Start by connecting to your site:

>>> from mwclient import Site
>>> site = Site('en.wikipedia.org')

For information about authenticating, please see the section on authenticating.

Editing or creating a page¶

To get the content of a specific page:

>>> page = site.pages['Greater guinea pig']
>>> text = page.text()

If a page doesn’t exist, Page.text() just returns an empty string. If you need to test the existence of the page, use page.exists:

>>> page.exists
True

Edit the text as you like before saving it back to the wiki:

>>> page.edit(text, 'Edit summary')

If the page didn’t exist, this operation will create it.

Listing page revisions¶

Page.revisions() returns a List object that you can iterate over using a for loop. Continuation is handled under the hood so you don’t have to worry about it.

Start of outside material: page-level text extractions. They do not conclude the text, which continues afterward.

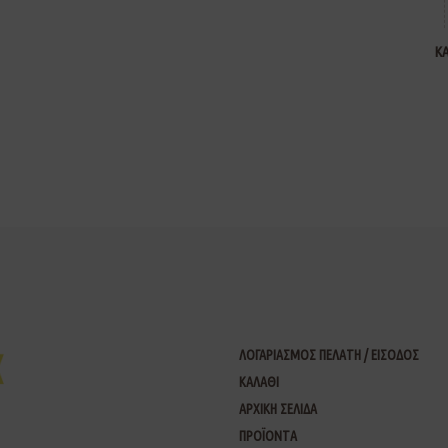
Κ
ΛΟΓΑΡΙΑΣΜΟΣ ΠΕΛΑΤΗ / ΕΙΣΟΔΟΣ
ΚΑΛΑΘΙ
ΑΡΧΙΚΗ ΣΕΛΙΔΑ
ΠΡΟΪΟΝΤΑ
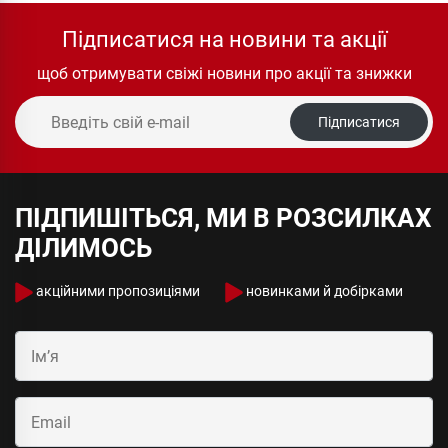
Підписатися на новини та акції
щоб отримувати свіжі новини про акції та знижки
Підписатися
ПІДПИШІТЬСЯ, МИ В РОЗСИЛКАХ
ДІЛИМОСЬ
акційними пропозиціями
новинками й добірками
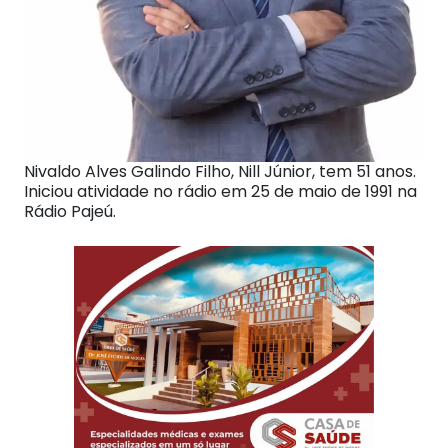
Nivaldo Alves Galindo Filho, Nill Júnior, tem 51 anos.
Iniciou atividade no rádio em 25 de maio de 1991 na
Rádio Pajeú.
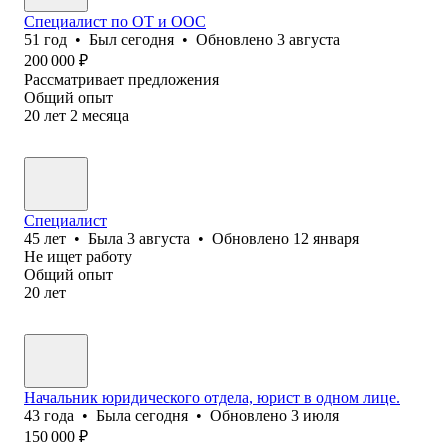
Специалист по ОТ и ООС
51
год
•
Был
сегодня
•
Обновлено
3 августа
200 000
₽
Рассматривает предложения
Общий опыт
20
лет
2
месяца
Специалист
45
лет
•
Была
3 августа
•
Обновлено
12 января
Не ищет работу
Общий опыт
20
лет
Начальник юридического отдела, юрист в одном лице.
43
года
•
Была
сегодня
•
Обновлено
3 июля
150 000
₽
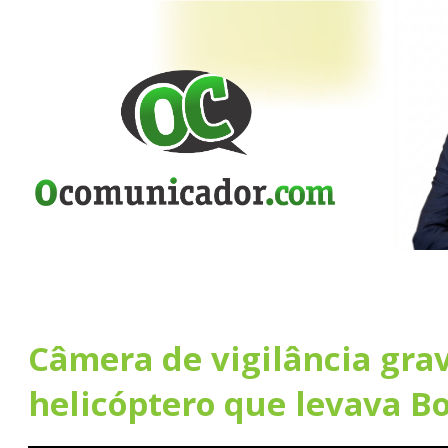
Câmera de vigilância gra
helicóptero que levava B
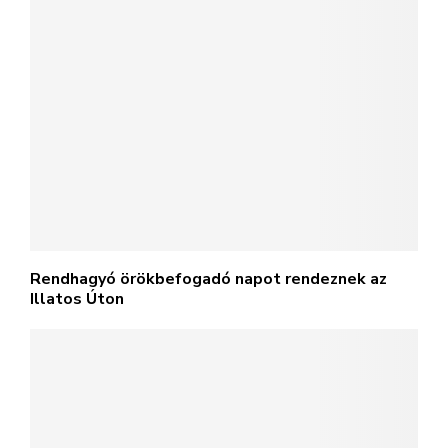
Rendhagyó örökbefogadó napot rendeznek az
Illatos Úton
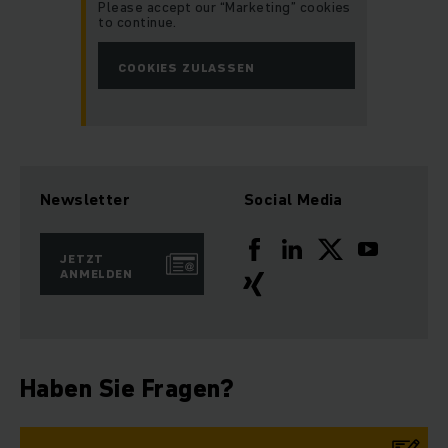
Please accept our “Marketing” cookies
to continue.
COOKIES ZULASSEN
Newsletter
Social Media
JETZT
ANMELDEN
Haben Sie Fragen?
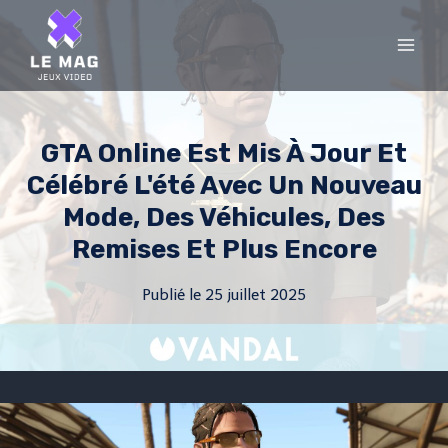
Skip
to
content
GTA Online Est Mis À Jour Et
Célébré L'été Avec Un Nouveau
Mode, Des Véhicules, Des
Remises Et Plus Encore
Publié le
25 juillet 2025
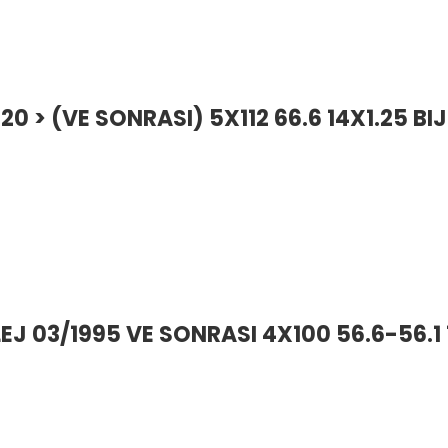
0 > (VE SONRASI) 5X112 66.6 14X1.25 BI
EJ 03/1995 VE SONRASI 4X100 56.6-56.1 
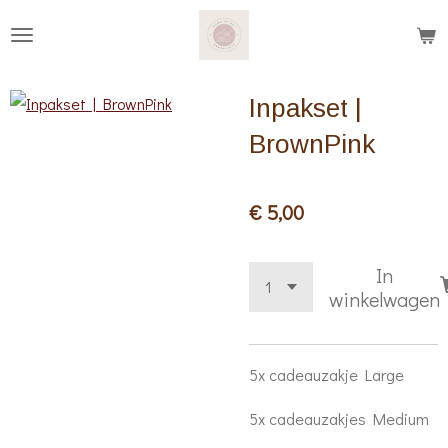
Ga
direct
naar
Inpakset |
de
hoofdinhoud
BrownPink
€ 5,00
In
winkelwagen
5x cadeauzakje Large
5x cadeauzakjes Medium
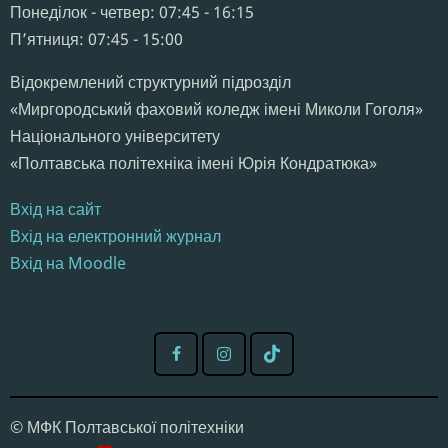
Понеділок - четвер: 07:45 - 16:15
Пʼятниця: 07:45 - 15:00
Відокремлений структурний підрозділ
«Миргородський фаховий коледж імені Миколи Гоголя»
Національного університету
«Полтавська політехніка імені Юрія Кондратюка»
Вхід на сайт
Вхід на електронний журнал
Вхід на Moodle
© МФК Полтавської політехніки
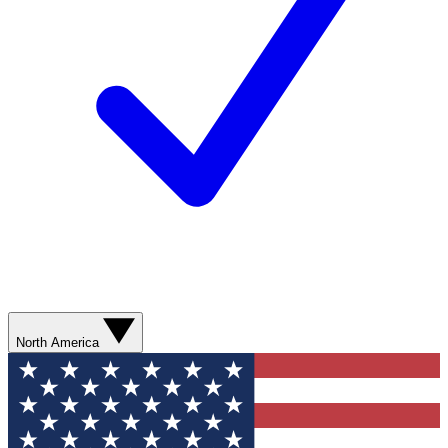
North America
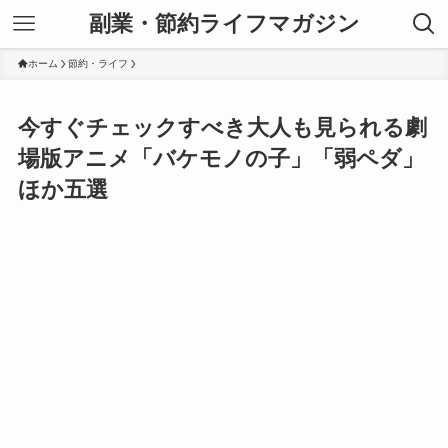
副業・節約ライフマガジン
ホーム
節約・ライフ
今すぐチェックすべき大人も見られる劇
場版アニメ「バケモノの子」「弱ペダ」
ほか五選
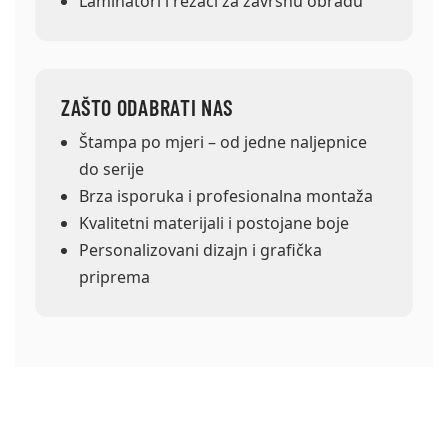
Laminatori i rezači za završnu obradu
ZAŠTO ODABRATI NAS
Štampa po mjeri – od jedne naljepnice
do serije
Brza isporuka i profesionalna montaža
Kvalitetni materijali i postojane boje
Personalizovani dizajn i grafička
priprema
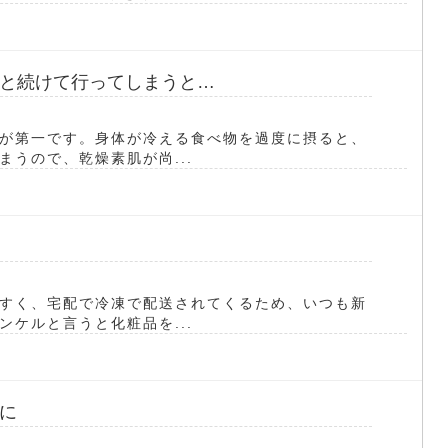
と続けて行ってしまうと…
が第一です。身体が冷える食べ物を過度に摂ると、
うので、乾燥素肌が尚...
すく、宅配で冷凍で配送されてくるため、いつも新
ケルと言うと化粧品を...
に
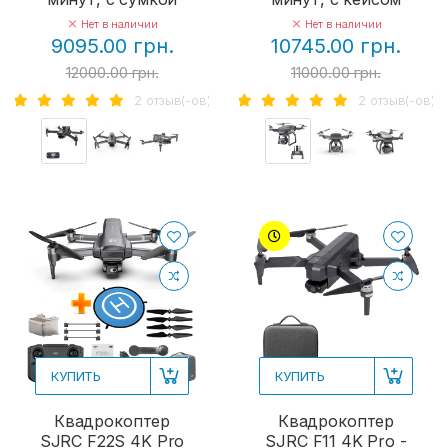
Нет в наличии
Нет в наличии
9095.00 грн.
10745.00 грн.
12000.00 грн.
11000.00 грн.
2 отзыв(-ов)
2 отзыв(-ов)
КУПИТЬ
КУПИТЬ
Квадрокоптер
Квадрокоптер
SJRC F22S 4K Pro
SJRC F11 4K Pro -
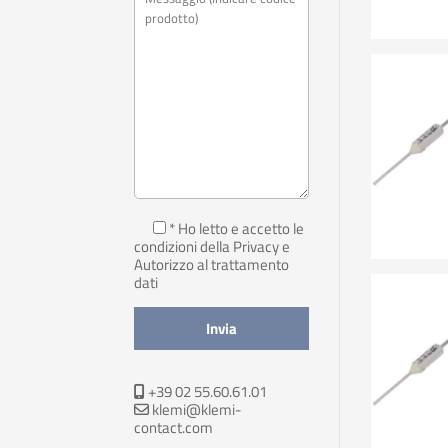
* Ho letto e accetto le
condizioni della Privacy
e
Autorizzo al trattamento
dati
+39 02 55.60.61.01
klemi@klemi-
contact.com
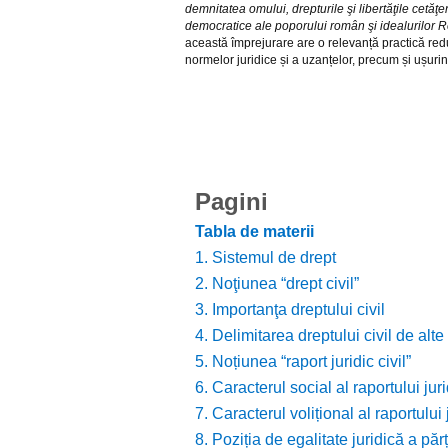
demnitatea omului, drepturile şi libertăţile cetăţen
democratice ale poporului român şi idealurilor R
această împrejurare are o relevanță practică redu
normelor juridice și a uzanțelor, precum și ușuri
Pagini
Tabla de materii
1. Sistemul de drept
2. Noţiunea “drept civil”
3. Importanţa dreptului civil
4. Delimitarea dreptului civil de alte
5. Noțiunea “raport juridic civil”
6. Caracterul social al raportului jurid
7. Caracterul volițional al raportului j
8. Poziția de egalitate juridică a părți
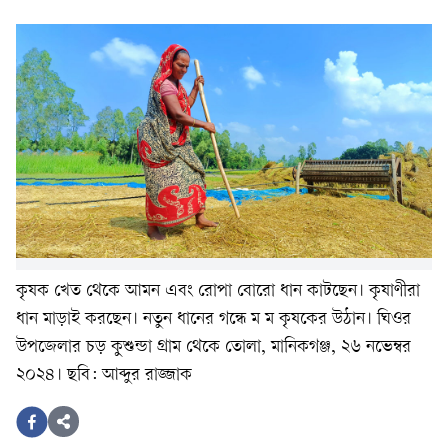
কৃষক খেত থেকে আমন এবং রোপা বোরো ধান কাটছেন। কৃষাণীরা
ধান মাড়াই করছেন। নতুন ধানের গন্ধে ম ম কৃষকের উঠান। ঘিওর
উপজেলার চড় কুশুন্ডা গ্রাম থেকে তোলা, মানিকগঞ্জ, ২৬ নভেম্বর
২০২৪। ছবি: আব্দুর রাজ্জাক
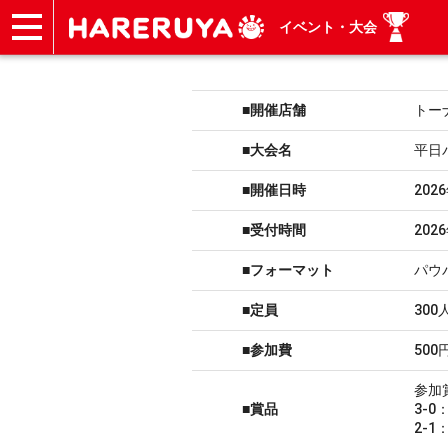
イベント・大会
ショップ
買取
記事
デッキ検索
デッキ構築
選手一覧
店舗一覧
イベント
ヘルプ
お問い合わせ
■開催店舗
トー
■大会名
平日
■開催日時
202
■受付時間
202
■フォーマット
パウ
■定員
300
■参加費
500
参加
■賞品
3-
2-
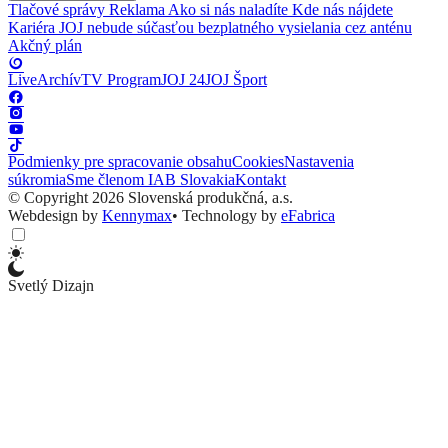
Tlačové správy
Reklama
Ako si nás naladíte
Kde nás nájdete
Kariéra
JOJ nebude súčasťou bezplatného vysielania cez anténu
Akčný plán
Live
Archív
TV Program
JOJ 24
JOJ Šport
Podmienky pre spracovanie obsahu
Cookies
Nastavenia
súkromia
Sme členom IAB Slovakia
Kontakt
© Copyright 2026 Slovenská produkčná, a.s.
Webdesign by
Kennymax
•
Technology by
eFabrica
Svetlý Dizajn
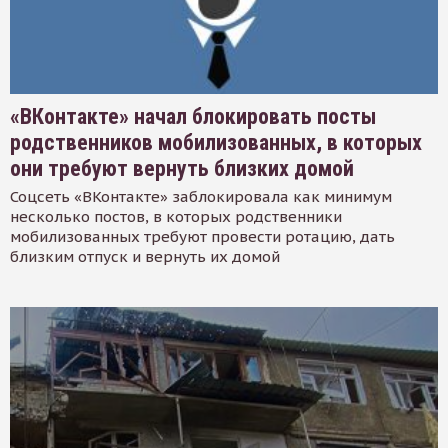
«ВКонтакте» начал блокировать посты
родственников мобилизованных, в которых
они требуют вернуть близких домой
Соцсеть «ВКонтакте» заблокировала как минимум
несколько постов, в которых родственники
мобилизованных требуют провести ротацию, дать
близким отпуск и вернуть их домой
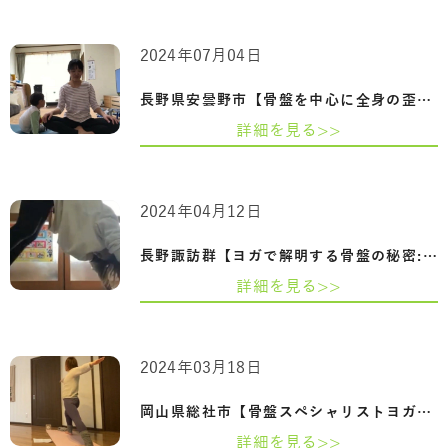
2024年07月04日
長野県安曇野市【骨盤を中心に全身の歪み…
詳細を見る>>
2024年04月12日
長野諏訪群【ヨガで解明する骨盤の秘密:妊…
詳細を見る>>
2024年03月18日
岡山県総社市【骨盤スペシャリストヨガ資…
詳細を見る>>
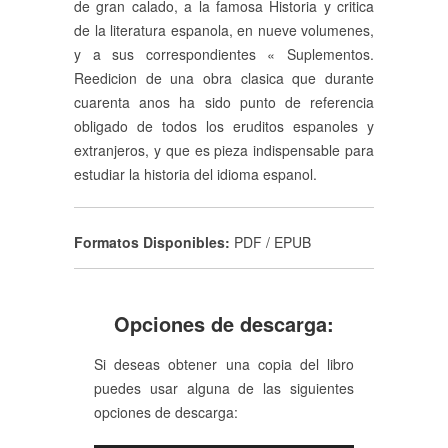
de gran calado, a la famosa Historia y critica
de la literatura espanola, en nueve volumenes,
y a sus correspondientes « Suplementos.
Reedicion de una obra clasica que durante
cuarenta anos ha sido punto de referencia
obligado de todos los eruditos espanoles y
extranjeros, y que es pieza indispensable para
estudiar la historia del idioma espanol.
Formatos Disponibles:
PDF / EPUB
Opciones de descarga:
Si deseas obtener una copia del libro
puedes usar alguna de las siguientes
opciones de descarga:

Example: Let’s find out which users did the most number of edits to a page:

>>> users = [rev['user'] for rev in page.revisions()]
>>> unique_users = set(users)
>>> user_revisions = [{'user': user, 'count': users.count(user)} for user in unique_users]
>>> sorted(user_revisions, key=lambda x: x['count'], reverse=True)[:5]
[{'count': 6, 'user': u'Wolf12345'},
 {'count': 4, 'user': u'Test-bot'},
 {'count': 4, 'user': u'Mirxaeth'},
 {'count': 3, 'user': u'192.251.192.201'},
 {'count': 3, 'user': u'78.50.51.180'}]

Tip: If you want to retrieve a specific number of revisions, the itertools.islice method can come in handy:

>>> from datetime import datetime
>>> from time import mktime
>>> from itertools import islice
>>> for revision in islice(page.revisions(), 5):
...     dt = datetime.fromtimestamp(mktime(revision['timestamp']))
...     print '{}'.format(dt.strftime('%F %T'))

Categories¶

Categories can be retrieved in the same way as pages, but you can also use Site.categories() and skip the namespace prefix. The returned Category object supports the same methods as the Page object, but also provides an extra function, members(), to list all members of a category.

The Category object can also be used itself as an iterator to yield all its members:

>>> category = site.categories['Python']
>>> for page in category:
>>>     print(page.name)

Other page operations¶

There are many other page operations like backlinks(), embeddedin(), etc. See the API reference for more.